From b7474179612a1e7a574b0bf0a64367f36436985e Mon Sep 17 00:00:00 2001
From: yangdx <gzdaniel@me.com>
Date: Sun, 31 Aug 2025 13:17:20 +0800
Subject: [PATCH] feat: enhance text extraction text sanitization and
 normalization

- Improve reduntant quotes in entity and relation name, type and keywords
- Add HTML tag cleaning and Chinese symbol conversion
- Filter out short numeric content and malformed text
- Enhance entity type validation with character filtering
---
 lightrag/operate.py |  22 ++++++---
 lightrag/utils.py   | 111 ++++++++++++++++++++++++++++++++++++--------
 2 files changed, 108 insertions(+), 25 deletions(-)

diff --git a/lightrag/operate.py b/lightrag/operate.py
index b83790ab..4fa5ddb1 100644
--- a/lightrag/operate.py
+++ b/lightrag/operate.py
@@ -319,7 +319,7 @@ async def _handle_single_entity_extraction(
 
     try:
         entity_name = sanitize_and_normalize_extracted_text(
-            record_attributes[1], is_entity=True
+            record_attributes[1], remove_inner_quotes=True
         )
 
         # Validate entity name after all cleaning steps
@@ -330,9 +330,13 @@ async def _handle_single_entity_extraction(
             return None
 
         # Process entity type with same cleaning pipeline
-        entity_type = sanitize_and_normalize_extracted_text(record_attributes[2])
+        entity_type = sanitize_and_normalize_extracted_text(
+            record_attributes[2], remove_inner_quotes=True
+        )
 
-        if not entity_type.strip() or entity_type.startswith('("'):
+        if not entity_type.strip() or any(
+            char in entity_type for char in ["'", "(", ")", "<", ">", "|", "/", "\\"]
+        ):
             logger.warning(
                 f"Entity extraction error: invalid entity type in: {record_attributes}"
             )
@@ -376,8 +380,12 @@ async def _handle_single_relationship_extraction(
         return None
 
     try:
-        source = sanitize_and_normalize_extracted_text(record_attributes[1])

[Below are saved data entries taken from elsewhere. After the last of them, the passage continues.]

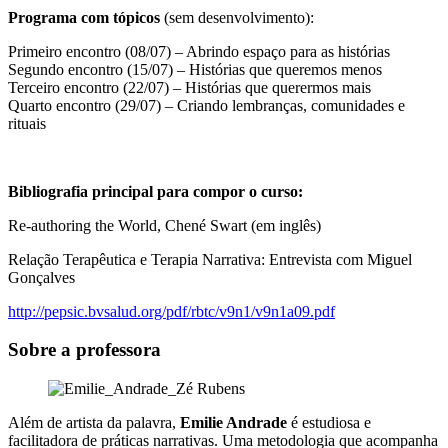
Programa com tópicos
(sem desenvolvimento):
Primeiro encontro (08/07) – Abrindo espaço para as histórias
Segundo encontro (15/07) – Histórias que queremos menos
Terceiro encontro (22/07) – Histórias que querermos mais
Quarto encontro (29/07) – Criando lembranças, comunidades e
rituais
Bibliografia principal para compor o curso:
Re-authoring the World, Chené Swart (em inglês)
Relação Terapêutica e Terapia Narrativa: Entrevista com Miguel
Gonçalves
http://pepsic.bvsalud.org/pdf/rbtc/v9n1/v9n1a09.pdf
Sobre a professora
Além de artista da palavra,
Emilie Andrade
é estudiosa e
facilitadora de práticas narrativas. Uma metodologia que acompanha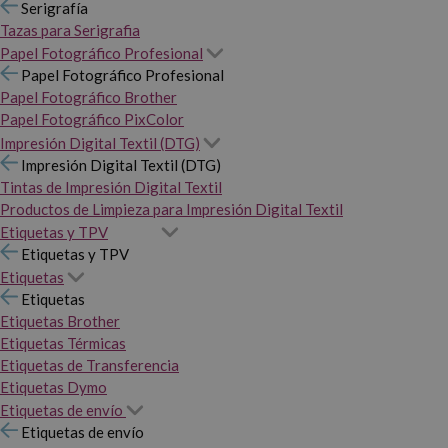
Serigrafía
Tazas para Serigrafia
Papel Fotográfico Profesional
Papel Fotográfico Profesional
Papel Fotográfico Brother
Papel Fotográfico PixColor
Impresión Digital Textil (DTG)
Impresión Digital Textil (DTG)
Tintas de Impresión Digital Textil
Productos de Limpieza para Impresión Digital Textil
Etiquetas y TPV
Etiquetas y TPV
Etiquetas
Etiquetas
Etiquetas Brother
Etiquetas Térmicas
Etiquetas de Transferencia
Etiquetas Dymo
Etiquetas de envío
Etiquetas de envío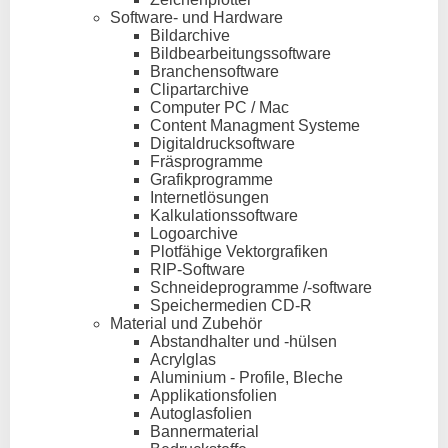
Software- und Hardware
Bildarchive
Bildbearbeitungssoftware
Branchensoftware
Clipartarchive
Computer PC / Mac
Content Managment Systeme
Digitaldrucksoftware
Fräsprogramme
Grafikprogramme
Internetlösungen
Kalkulationssoftware
Logoarchive
Plotfähige Vektorgrafiken
RIP-Software
Schneideprogramme /-software
Speichermedien CD-R
Material und Zubehör
Abstandhalter und -hülsen
Acrylglas
Aluminium - Profile, Bleche
Applikationsfolien
Autoglasfolien
Bannermaterial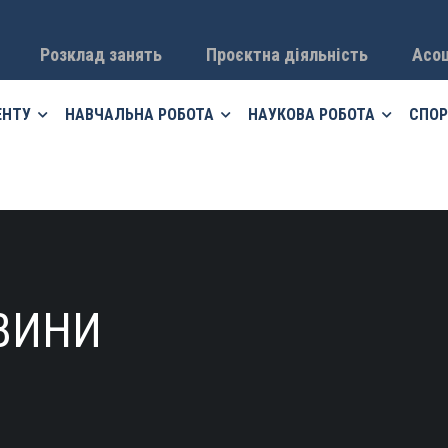
Розклад занять
Проєктна діяльність
Асоц
ЕНТУ
НАВЧАЛЬНА РОБОТА
НАУКОВА РОБОТА
СПОР
ВИНИ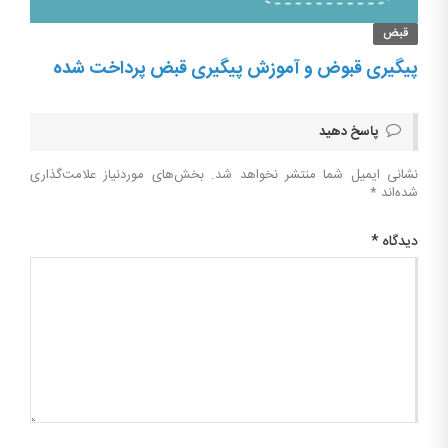
قبض
پیگیری قبوض و آموزش پیگیری قبض پرداخت شده
پاسخ دهید
نشانی ایمیل شما منتشر نخواهد شد.
بخش‌های موردنیاز علامت‌گذاری
شده‌اند
*
دیدگاه
*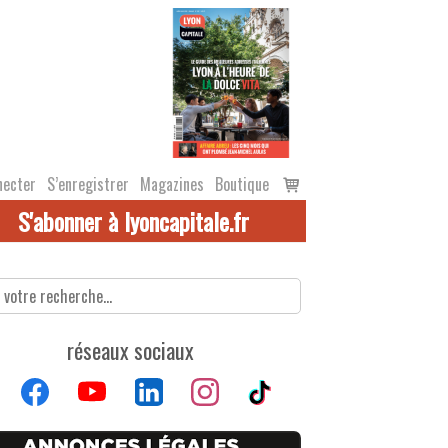
Voir
necter
S’enregistrer
Magazines
Boutique
le
S'abonner à lyoncapitale.fr
panier
réseaux sociaux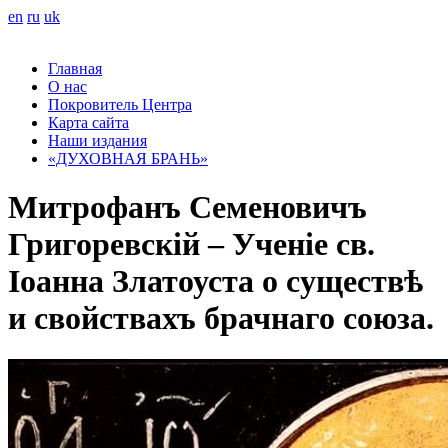
en
ru
uk
Главная
О нас
Покровитель Центра
Карта сайта
Наши издания
«ДУХОВНАЯ БРАНЬ»
Митрофанъ Семеновичъ
Григоревскій – Ученіе св.
Іоанна Златоуста о существѣ
и свойствахъ брачнаго союза.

-        target = sanitize_and_normalize_extracted_text(record_attributes[2])
+        source = sanitize_and_normalize_extracted_text(
+            record_attributes[1], remove_inner_quotes=True
+        )
+        target = sanitize_and_normalize_extracted_text(
+            record_attributes[2], remove_inner_quotes=True
+        )
 
         # Validate entity names after all cleaning steps
         if not source:
@@ -402,7 +410,9 @@ async def _handle_single_relationship_extraction(
         edge_description = sanitize_and_normalize_extracted_text(record_attributes[3])
 
         # Process keywords with same cleaning pipeline
-        edge_keywords = sanitize_and_normalize_extracted_text(record_attributes[4])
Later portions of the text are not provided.